The box plot of number of images per anatomical organ for a study.

Table 1 The descriptive statistics of the data set (number of images per anatomical organ).
Fig. 2
figure 2

The sample images of four anatomical organs: (a) esophagus, (b) stomach, (c) small bowel, and (d) colon.

Technical Validation

To provide a baseline performance for the classification model, we used the Inception ResNet V2 architecture to create a predictive model based on a down-sampling training set13. Inception Resnet V2 is among the most popular models for image classification that can provide very good performance and convergence speed, which are derived from the strengths of the inception model and residual networks. Based on the Pareto principle (80/20 rule), the data set of 424 samples was randomly separated into (1) training/validation set of 339 samples (80%) and 4,193,038 images (79.9%), and (2) testing set of 85 samples (20%) and 1,054,550 images (20.1%). In the training/validation set, the smallest class is esophagus with 9,061 images (0.2%). Since the minority class is less than 1% of the total number of images, the degree of class imbalance is considered extreme. As a result, we performed down-sampling on other classes to reduce class imbalance issues such that the number of images of the majority classes (stomach, small bowel, and colon) was reduced to 11,508, 32,252, and 11,707 images, respectively. To reduce the degree of imbalance, the down-sampling was done by randomly selecting images (1 out of 400 for small bowel and 1 out of 100 for the two classes) per class in each sample. It is worth noting that the down-sampling provide an additional benefit in reducing the training data size and computational resources for training the deep learning model.
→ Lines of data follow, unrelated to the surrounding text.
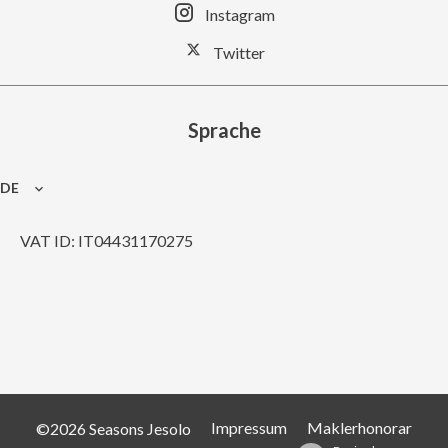
Instagram
Twitter
Sprache
DE
VAT ID: IT04431170275
Impressum
Maklerhonorar
©2026 Seasons Jesolo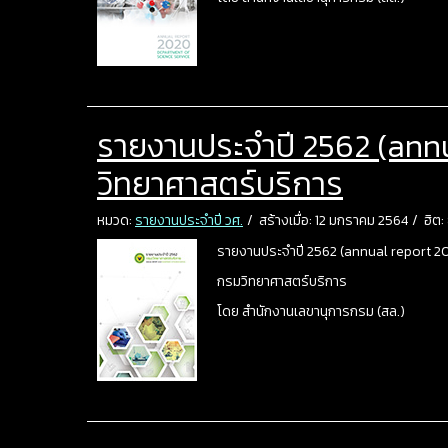
รายงานประจำปี 2562 (annu
วิทยาศาสตร์บริการ
หมวด:
รายงานประจำปี วศ.
สร้างเมื่อ: 12 มกราคม 2564
ฮิต:
รายงานประจำปี 2562 (annual report 2
กรมวิทยาศาสตร์บริการ
โดย สำนักงานเลขานุการกรม (สล.)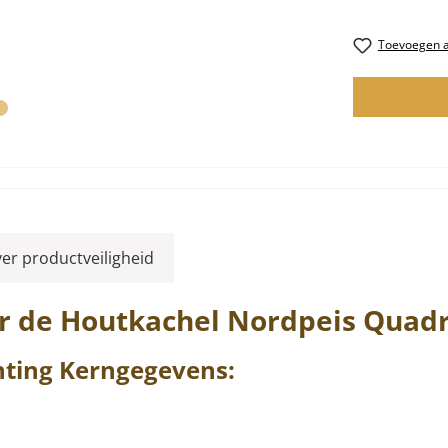
Toevoegen aa
ver productveiligheid
r de Houtkachel
Nordpeis
Quad
hting
Kerngegevens: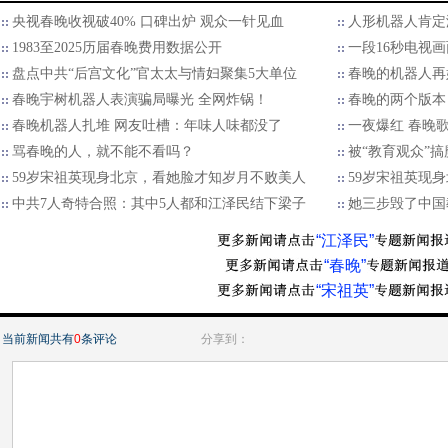
央视春晚收视破40% 口碑出炉 观众一针见血
人形机器人肯定
1983至2025历届春晚费用数据公开
一段16秒电视
盘点中共“后宫文化”官太太与情妇聚集5大单位
春晚的机器人再
春晚宇树机器人表演骗局曝光 全网炸锅！
春晚的两个版本
春晚机器人扎堆 网友吐槽：年味人味都没了
一夜爆红 春晚
骂春晚的人，就不能不看吗？
被“教育观众”
59岁宋祖英现身北京，看她脸才知岁月不败美人
59岁宋祖英现
中共7人奇特合照：其中5人都和江泽民结下梁子
她三步毁了中国
“江泽民”
“春晚”
“宋祖英”
当前新闻共有
0
条评论
分享到：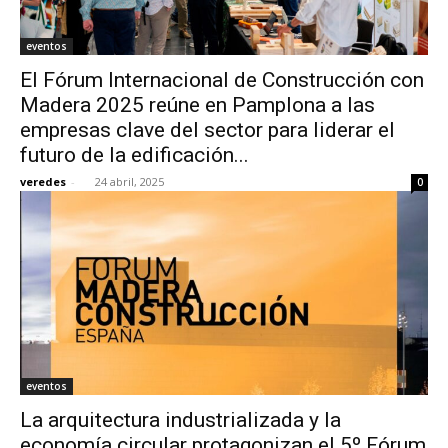
eventos
El Fórum Internacional de Construcción con
Madera 2025 reúne en Pamplona a las
empresas clave del sector para liderar el
futuro de la edificación...
veredes
-
24 abril, 2025
0
eventos
La arquitectura industrializada y la
economía circular protagonizan el 5º Fórum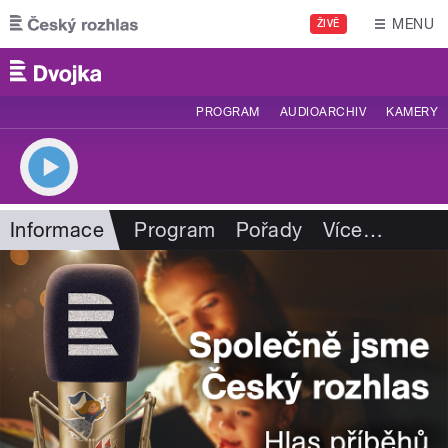
Přejít k hlavnímu obsahu
MENU
ŽIVĚ
PROGRAM
AUDIOARCHIV
KAMERY
Informace
Program
Pořady
Více
…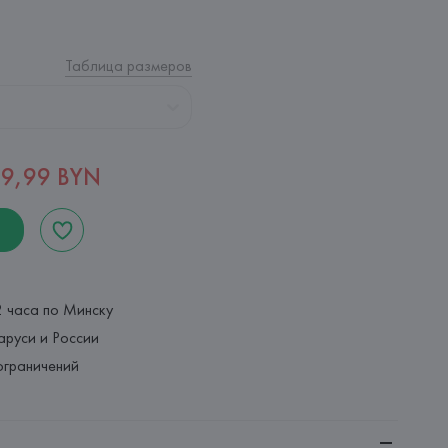
Таблица размеров
9,99 BYN
2 часа по Минску
аруси и России
ограничений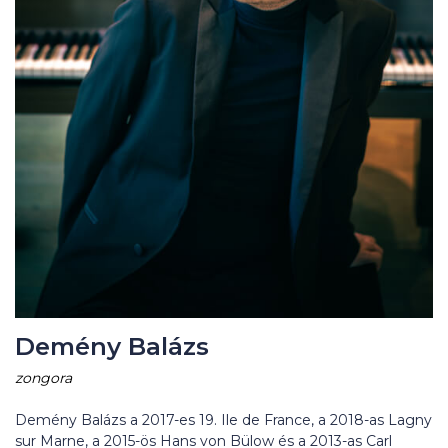
Demény Balázs
zongora
Demény Balázs a 2017-es 19. Ile de France, a 2018-as Lagny
sur Marne, a 2015-ös Hans von Bülow és a 2013-as Carl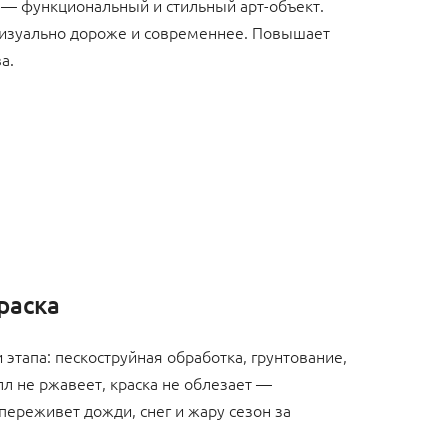
 — функциональный и стильный арт-объект.
изуально дороже и современнее. Повышает
а.
раска
 этапа: пескоструйная обработка, грунтование,
л не ржавеет, краска не облезает —
 переживет дожди, снег и жару сезон за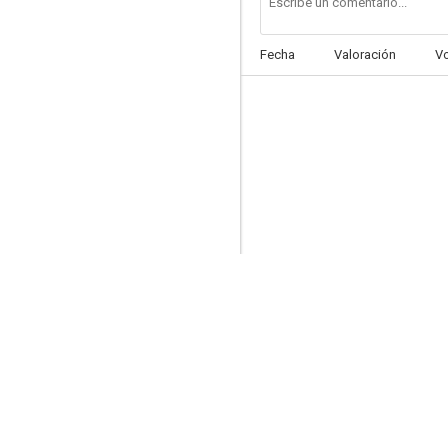
Fecha
Valoración
V
La iguana de la lengua de fuego
5.5
El hombre que podía engañar a la muerte
5.0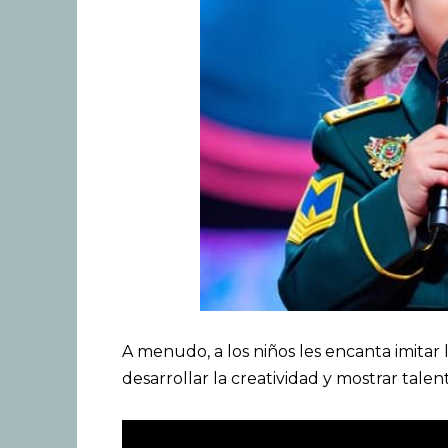
A menudo, a los niños les encanta imitar l
desarrollar la creatividad y mostrar talen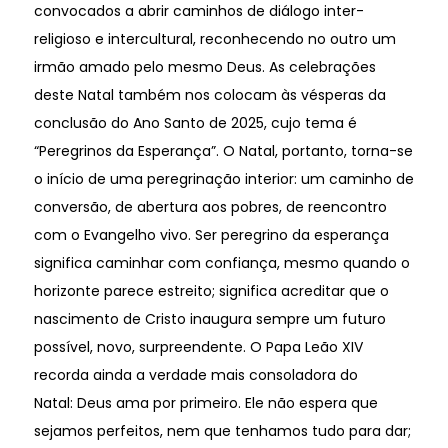
convocados a abrir caminhos de diálogo inter-
religioso e intercultural, reconhecendo no outro um
irmão amado pelo mesmo Deus. As celebrações
deste Natal também nos colocam às vésperas da
conclusão do Ano Santo de 2025, cujo tema é
“Peregrinos da Esperança”. O Natal, portanto, torna-se
o início de uma peregrinação interior: um caminho de
conversão, de abertura aos pobres, de reencontro
com o Evangelho vivo. Ser peregrino da esperança
significa caminhar com confiança, mesmo quando o
horizonte parece estreito; significa acreditar que o
nascimento de Cristo inaugura sempre um futuro
possível, novo, surpreendente. O Papa Leão XIV
recorda ainda a verdade mais consoladora do
Natal: Deus ama por primeiro. Ele não espera que
sejamos perfeitos, nem que tenhamos tudo para dar;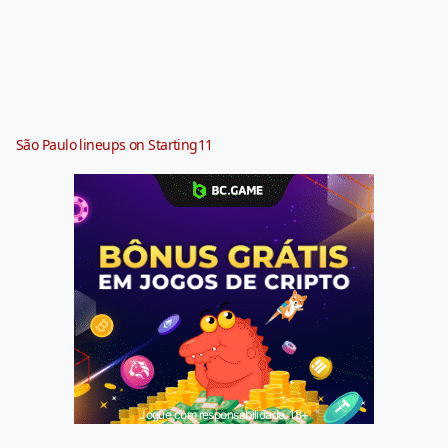
São Paulo lineups on Starting11
Jogue com responsabilidade. 18+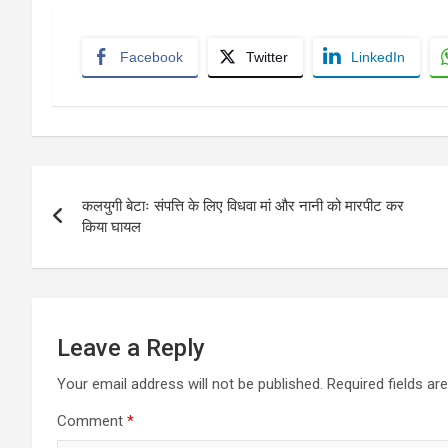
Facebook
Twitter
LinkedIn
Post
कलयुगी बेटाः संपत्ति के लिए विधवा मां और नानी को मारपीट कर
navigation
किया घायल
Leave a Reply
Your email address will not be published.
Required fields a
Comment
*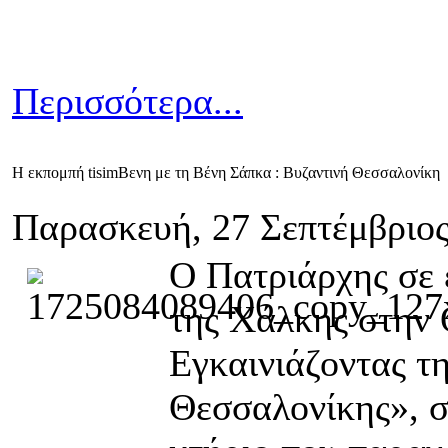
Περισσότερα...
Η εκπομπή tisimΒενη με τη Βένη Σάπκα : Βυζαντινή Θεσσαλονίκη
Παρασκευή, 27 Σεπτέμβριος
Ο Πατριάρχης σε 
της Χάλκης στην
Εγκαινιάζοντας τ
Θεσσαλονίκης», σ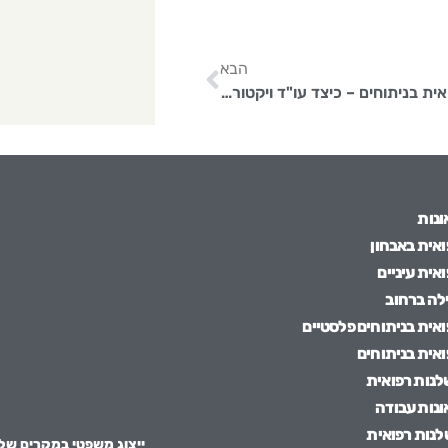
הבא
רשלנות רפואית בניתוחים – כיצד עו"ד ויקטוריה קובריגה תוכל לסייע לכם?
ונות
אית באבחון
אית עיניים
ילה ברחוב
אית בניתוחים פלסטיים
אית בניתוחים
שלנות רפואית
ונות עבודה
לנות רפואית
ייצוג משפטי במקרים של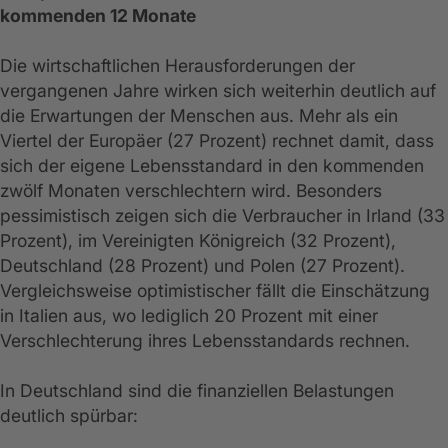
kommenden 12 Monate
Die wirtschaftlichen Herausforderungen der
vergangenen Jahre wirken sich weiterhin deutlich auf
die Erwartungen der Menschen aus. Mehr als ein
Viertel der Europäer (27 Prozent) rechnet damit, dass
sich der eigene Lebensstandard in den kommenden
zwölf Monaten verschlechtern wird. Besonders
pessimistisch zeigen sich die Verbraucher in Irland (33
Prozent), im Vereinigten Königreich (32 Prozent),
Deutschland (28 Prozent) und Polen (27 Prozent).
Vergleichsweise optimistischer fällt die Einschätzung
in Italien aus, wo lediglich 20 Prozent mit einer
Verschlechterung ihres Lebensstandards rechnen.
In Deutschland sind die finanziellen Belastungen
deutlich spürbar: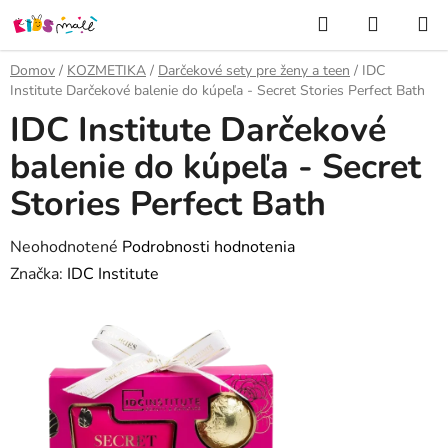
Prejsť
Hľadať
NÁKUP
na
KOŠÍK
obsah
Domov
/
KOZMETIKA
/
Darčekové sety pre ženy a teen
/
IDC
Institute Darčekové balenie do kúpeľa - Secret Stories Perfect Bath
IDC Institute Darčekové
balenie do kúpeľa - Secret
Stories Perfect Bath
Priemerné
Neohodnotené
Podrobnosti hodnotenia
hodnotenie
Značka:
IDC Institute
produktu
je
0,0
z
5
hviezdičiek.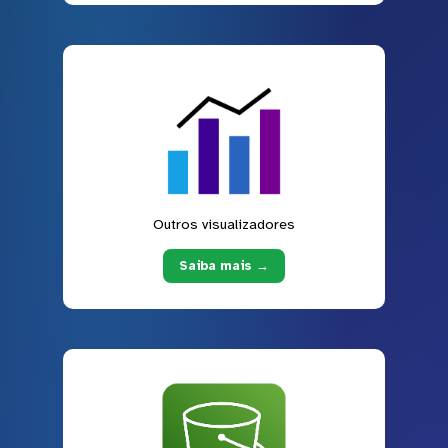
Outros visualizadores
Saiba mais →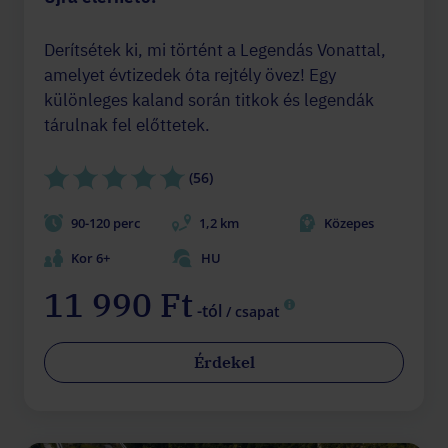
Derítsétek ki, mi történt a Legendás Vonattal,
amelyet évtizedek óta rejtély övez! Egy
különleges kaland során titkok és legendák
tárulnak fel előttetek.
(56)
90-120 perc
1,2 km
Közepes
Kor 6+
HU
11 990 Ft
-tól
/ csapat
Érdekel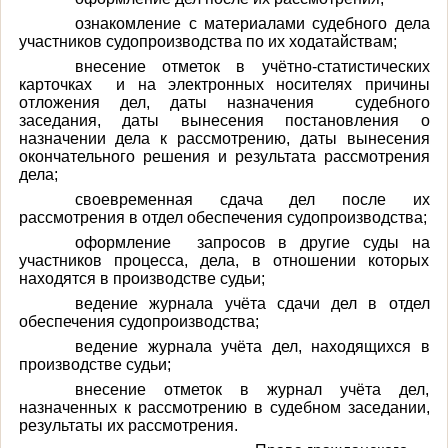
ознакомление с материалами судебного дела
участников судопроизводства по их ходатайствам;
внесение отметок в учётно-статистических
карточках и на электронных носителях причины
отложения дел, даты назначения судебного
заседания, даты вынесения постановления о
назначении дела к рассмотрению, даты вынесения
окончательного решения и результата рассмотрения
дела;
своевременная сдача дел после их
рассмотрения в отдел обеспечения судопроизводства;
оформление запросов в другие суды на
участников процесса, дела, в отношении которых
находятся в производстве судьи;
ведение журнала учёта сдачи дел в отдел
обеспечения судопроизводства;
ведение журнала учёта дел, находящихся в
производстве судьи;
внесение отметок в журнал учёта дел,
назначенных к рассмотрению в судебном заседании,
результаты их рассмотрения.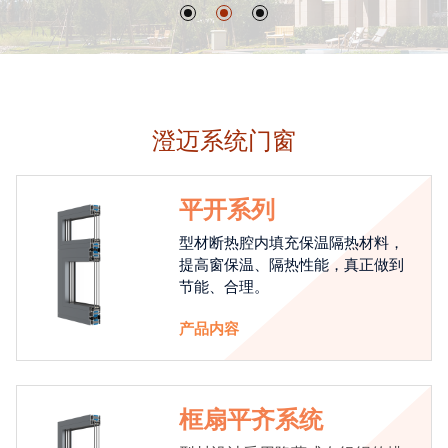
澄迈系统门窗
平开系列
型材断热腔内填充保温隔热材料，
提高窗保温、隔热性能，真正做到
节能、合理。
产品内容
框扇平齐系统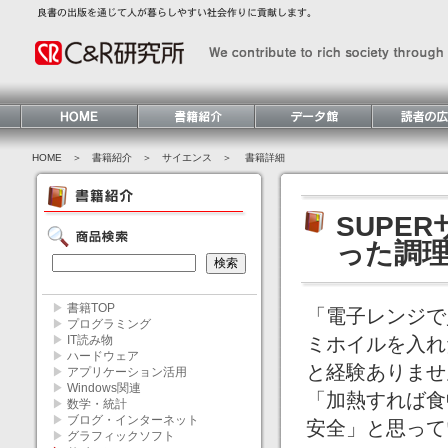
HOME
＞ 書籍紹介 ＞
サイエンス
＞ 書籍詳細
SUPE
った調
▶
書籍TOP
「電子レンジで
▶
プログラミング
▶
IT読み物
ミホイルを入れ
▶
ハードウェア
と経験ありませ
▶
アプリケーション活用
▶
Windows関連
「加熱すれば食
▶
数学・統計
▶
ブログ・インターネット
安全」と思って
▶
グラフィックソフト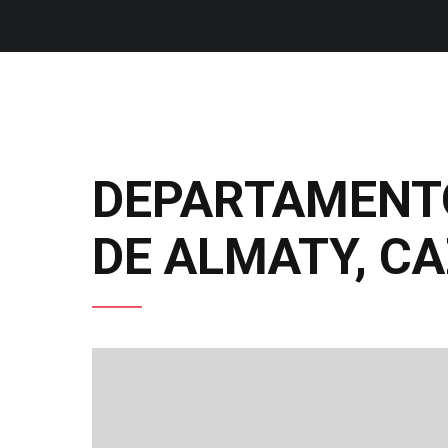
DEPARTAMENTO
DE ALMATY, C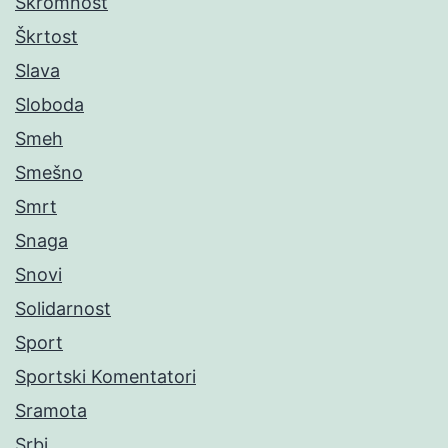
Skromnost
Škrtost
Slava
Sloboda
Smeh
Smešno
Smrt
Snaga
Snovi
Solidarnost
Sport
Sportski Komentatori
Sramota
Srbi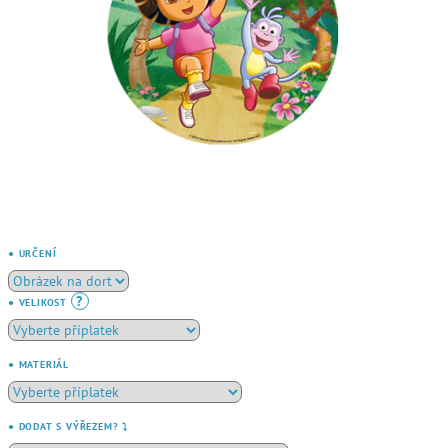
● URČENÍ
?
● VELIKOST
● MATERIÁL
● DODAT S VÝŘEZEM? ⤵️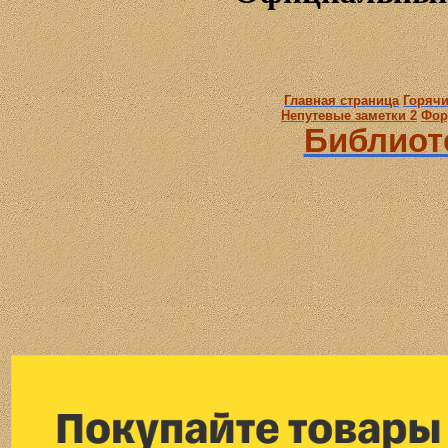
Главная страница
Горячи
Непутевые заметки 2
Фор
Библиот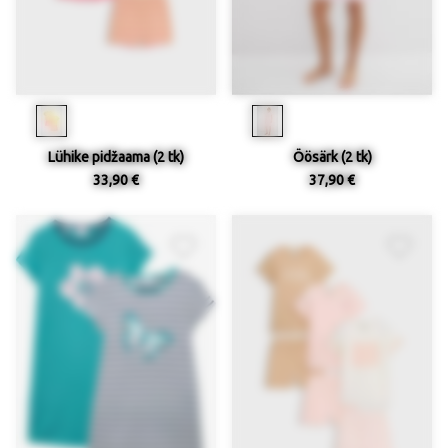
Lühike pidžaama (2 tk)
Öösärk (2 tk)
33,90 €
37,90 €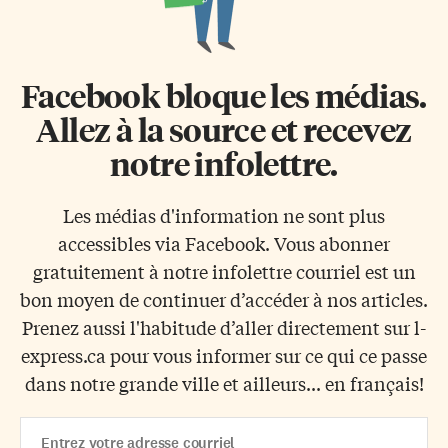
Facebook bloque les médias.
Allez à la source et recevez
notre infolettre.
Les médias d'information ne sont plus
accessibles via Facebook. Vous abonner
gratuitement à notre infolettre courriel est un
bon moyen de continuer d’accéder à nos articles.
Prenez aussi l'habitude d’aller directement sur l-
express.ca pour vous informer sur ce qui ce passe
dans notre grande ville et ailleurs... en français!
Email
Address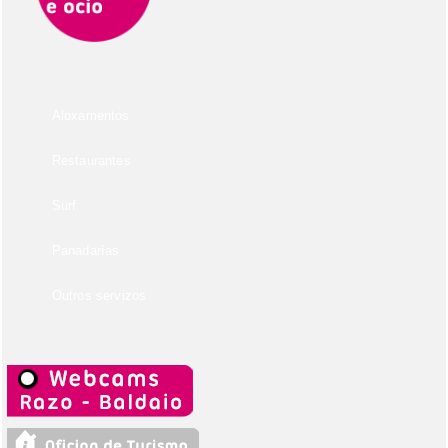
Aloxamentos
Restaurantes
Surf
Panadarías
Outros servizos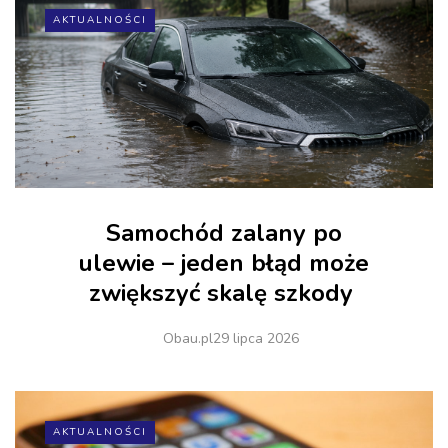
AKTUALNOŚCI
Samochód zalany po
ulewie – jeden błąd może
zwiększyć skalę szkody
Obau.pl
29 lipca 2026
AKTUALNOŚCI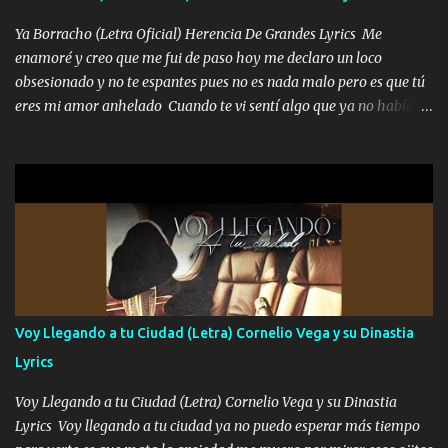
buena pieza clave en el cartel aquí la firma ya saben cuál es que
Ya Borracho (Letra Oficial) Herencia De Grandes Lyrics Me
quede claro SUPER R26 Música Lo enamorado nunca se me quita
enamoré y creo que me fui de paso hoy me declaro un loco
traigo una que otra morrita y en la Urus la he de montar varias
obsesionado y no te espantes pues no es nada malo pero es que tú
trocas que me cuidan puro soldado su'icida no les tiembla pa tirar
eres mi amor anhelado Cuando te vi sentí algo que ya no había
A veces allá en la Perla si no me ve en la Sierra me muevo de aquí
aquí quise elegir por mí y me decidí por ti Y ya borracho me
pa a...
parqueo por tu ventana para llevarte las canciones que te encantan
pa enamorarte las flores no son tan caras pero llevan todo el
cariño de mi alma Que pa febrero vendré frente a ti con mis
preguntas y digas que sí hacernos novios y verte feliz y muy
contenta como yo por ti Música Pregúntame qué es lo que me
enamora pa describirte unas cuantas horas también pregunta que
quiero contigo que seas dichosa al estar conmigo Y ya borracho
contéstame la llamada pa dedicarte unas bonitas palabras así
Voy Llegando a tu Ciudad (Letra) Cornelio Vega y su Dinastia
borracho me animo a decirte todo y puedo describirlo mucho que
Lyrics
me encantes Decirte que me siento muy feliz y emocionado por
tenerte aquí espero que quiera...
Voy Llegando a tu Ciudad (Letra) Cornelio Vega y su Dinastia
Lyrics Voy llegando a tu ciudad ya no puedo esperar más tiempo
Then, we randomly split the training/validation set into a training set (75%) and a validation set (25%); the splitting proportion was set to optimize the training time within a reasonable time period. The number of images per data set is summarized in Table 2. The Inception ResNet V2 model was used to train the model; the trained model was then used to predict the anatomical organs on the full testing set.

Table 2 The number of images per data set.

The testing performance is presented in Table 3. The overall accuracy is 97.1%, however, the classification performance is highly class dependent. The small bowel, which is often the primary organ under investigation in VCE studies, demonstrates the best performance (precision = 0.9939, recall = 0.9793, and F1 score = 0.9865). Mis-classification (for example, predicting stomach from an image of the colon) may lead to complex problems in practice when attempting to identify the first image of each anatomical organ. The confusion matrix (Fig. 3) shows that the mis-classification rate is relatively low.

Table 3 The testing performance of the trained model.
Fig. 3
figure 3

The unnormalized confusion matrix.

Usage Notes

The data set is being shared under the Creative Commons Attribution 4.0 International Public license, which allows users to use, share, adapt, distribute, and reproduce the data set with the appropriate credit given to the original authors and the data source. More details regarding the license can be found in https://creativecommons.org.

The image names in each of the VCE studies are in numerical order. We did not exclude any images from the esophagus to the colon. As a results, some images contain abnormalities such as bleeding, erosions, polypoid lesions, and other GI lesions.